Había en sus poses públicas una obsesión por aparecer como figurones descendientes directos de los fundadores de sus naciones, de los patriarcas que promovieron las independencias y los primeros pasos soberanos de esos países. Era la época de la debilidad de los presidentes caribeños por usar trajes de dril en verano y sombrero de paño en los falsos inviernos. Era el tiempo de la predilección general por las gorras de plato (o del tricornio, como Rafael Leónidas Trujillo) y las colecciones de medallas en las pecheras de los uniformes militares para las fechas patrias y los recibimientos a huéspedes ilustres.
Tipos chapados a la antigua que se hacían levantar estatuas en todos los parques (como Anastasio Somoza) y escondían en sus residencias orinales y teléfonos de oro macizo, libros vírgenes y cuentas en los bancos extranjeros.
Un elenco obsceno que uno trata de olvidar para creer que ese desastre ocurrió en otra parte del mundo. Aunque su rastro de duelo y de miseria se puede tocar y sea parte de la realidad del continente. Y su manera de gobernar, sus extravagancias, le hayan abierto las puertas de los palacios a unos sucesores que han llegado, poco a poco, con el mismo delirio de permanencia. Y, es verdad, con otra filosofía.

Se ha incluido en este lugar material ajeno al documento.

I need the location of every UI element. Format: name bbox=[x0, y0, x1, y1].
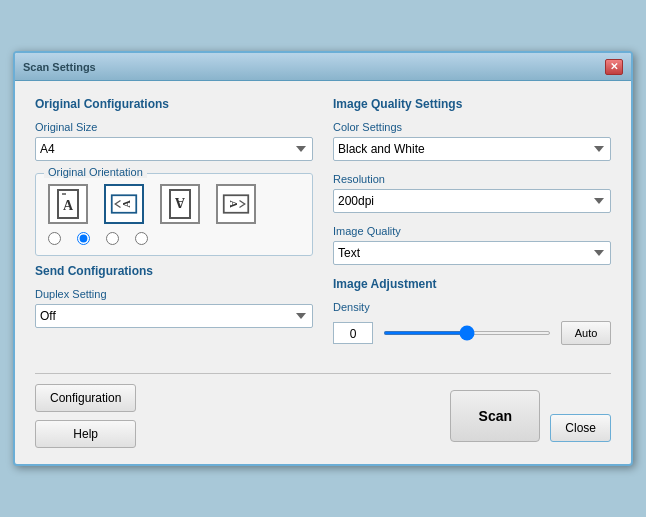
radio-portrait-rotated[interactable] bbox=[106, 232, 119, 245]
dialog-content: Original Configurations Original Size A4… bbox=[15, 81, 631, 464]
main-window: Scan Settings ✕ Original Configurations … bbox=[13, 51, 633, 466]
duplex-group: Duplex Setting Off Long Edge Short Edge bbox=[35, 288, 313, 328]
radio-item-1[interactable] bbox=[48, 232, 61, 245]
resolution-select[interactable]: 200dpi 300dpi 400dpi 600dpi bbox=[333, 189, 611, 213]
radio-landscape-left[interactable] bbox=[77, 232, 90, 245]
image-quality-select[interactable]: Text Photo Mixed bbox=[333, 241, 611, 265]
orient-landscape-left[interactable]: A bbox=[104, 184, 144, 224]
duplex-label: Duplex Setting bbox=[35, 288, 313, 300]
orientation-label: Original Orientation bbox=[44, 166, 147, 178]
window-close-button[interactable]: ✕ bbox=[605, 59, 623, 75]
density-group: Density 0 Auto bbox=[333, 301, 611, 345]
svg-text:A: A bbox=[174, 195, 185, 210]
window-title: Scan Settings bbox=[23, 61, 96, 73]
title-bar: Scan Settings ✕ bbox=[15, 53, 631, 81]
density-row: 0 Auto bbox=[333, 321, 611, 345]
help-button[interactable]: Help bbox=[35, 420, 136, 448]
orientation-group: Original Orientation A bbox=[35, 173, 313, 256]
resolution-group: Resolution 200dpi 300dpi 400dpi 600dpi bbox=[333, 173, 611, 213]
radio-portrait[interactable] bbox=[48, 232, 61, 245]
left-bottom-buttons: Configuration Help bbox=[35, 384, 136, 448]
color-settings-label: Color Settings bbox=[333, 121, 611, 133]
svg-text:A: A bbox=[228, 200, 239, 208]
send-section-title: Send Configurations bbox=[35, 264, 313, 278]
density-value: 0 bbox=[333, 322, 373, 344]
close-button[interactable]: Close bbox=[550, 414, 611, 442]
original-size-select[interactable]: A4 A3 Letter Legal bbox=[35, 137, 313, 161]
radio-item-2[interactable] bbox=[77, 232, 90, 245]
right-section-title: Image Quality Settings bbox=[333, 97, 611, 111]
orient-portrait-normal[interactable]: A bbox=[48, 184, 88, 224]
color-settings-select[interactable]: Black and White Grayscale Full Color Aut… bbox=[333, 137, 611, 161]
orient-landscape-right[interactable]: A bbox=[216, 184, 256, 224]
duplex-select[interactable]: Off Long Edge Short Edge bbox=[35, 304, 313, 328]
image-adjustment-title: Image Adjustment bbox=[333, 277, 611, 291]
density-slider[interactable] bbox=[383, 331, 551, 335]
svg-text:A: A bbox=[63, 198, 74, 213]
left-section-title: Original Configurations bbox=[35, 97, 313, 111]
auto-button[interactable]: Auto bbox=[561, 321, 611, 345]
image-quality-group: Image Quality Text Photo Mixed bbox=[333, 225, 611, 265]
color-settings-group: Color Settings Black and White Grayscale… bbox=[333, 121, 611, 161]
orientation-icons-row: A A bbox=[48, 184, 300, 224]
main-layout: Original Configurations Original Size A4… bbox=[35, 97, 611, 357]
original-size-group: Original Size A4 A3 Letter Legal bbox=[35, 121, 313, 161]
radio-landscape-right[interactable] bbox=[135, 232, 148, 245]
left-column: Original Configurations Original Size A4… bbox=[35, 97, 313, 357]
scan-button[interactable]: Scan bbox=[450, 390, 540, 442]
orient-portrait-rotated[interactable]: A bbox=[160, 184, 200, 224]
resolution-label: Resolution bbox=[333, 173, 611, 185]
image-quality-label: Image Quality bbox=[333, 225, 611, 237]
radio-item-4[interactable] bbox=[135, 232, 148, 245]
svg-text:A: A bbox=[121, 200, 132, 208]
configuration-button[interactable]: Configuration bbox=[35, 384, 136, 412]
bottom-right-area: Scan Close bbox=[450, 390, 611, 442]
title-bar-buttons: ✕ bbox=[605, 59, 623, 75]
density-label: Density bbox=[333, 301, 611, 313]
orientation-radio-group bbox=[48, 232, 300, 245]
radio-item-3[interactable] bbox=[106, 232, 119, 245]
bottom-buttons-row: Configuration Help Scan Close bbox=[35, 373, 611, 448]
original-size-label: Original Size bbox=[35, 121, 313, 133]
density-slider-container bbox=[383, 331, 551, 335]
right-column: Image Quality Settings Color Settings Bl… bbox=[333, 97, 611, 357]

Los nuevos líderes son pobres profesionales. Esa su legitimidad y esa la vía para vivir como los ricos. Mantienen diferentes niveles de represión. Les da fiebre la prensa. Sus opositores no son adversarios, son enemigos y traidores.
Usan ropa de campaña y armas cortas. Cuando se visten de civil se disfrazan de personas sencillas y redondean sus discursos con expresiones coloquiales.
A la hora de mandar a hacer una estatua, se la hacen a una vaca, en un país donde no hay leche ni carne desde hace cuatro décadas. Uno pasea con sus hijos y sus nietos en el avión presidencial. Otro golpea a un rival en un juego de fútbol y lo manda a arrestar. Un tercero canta rancheras en las emisoras y reparte el dinero de su país entre los cuates ideológicos. Hay más, pero con menos boato todo es lo mismo.
Esta camada es la saga de la del tricornio.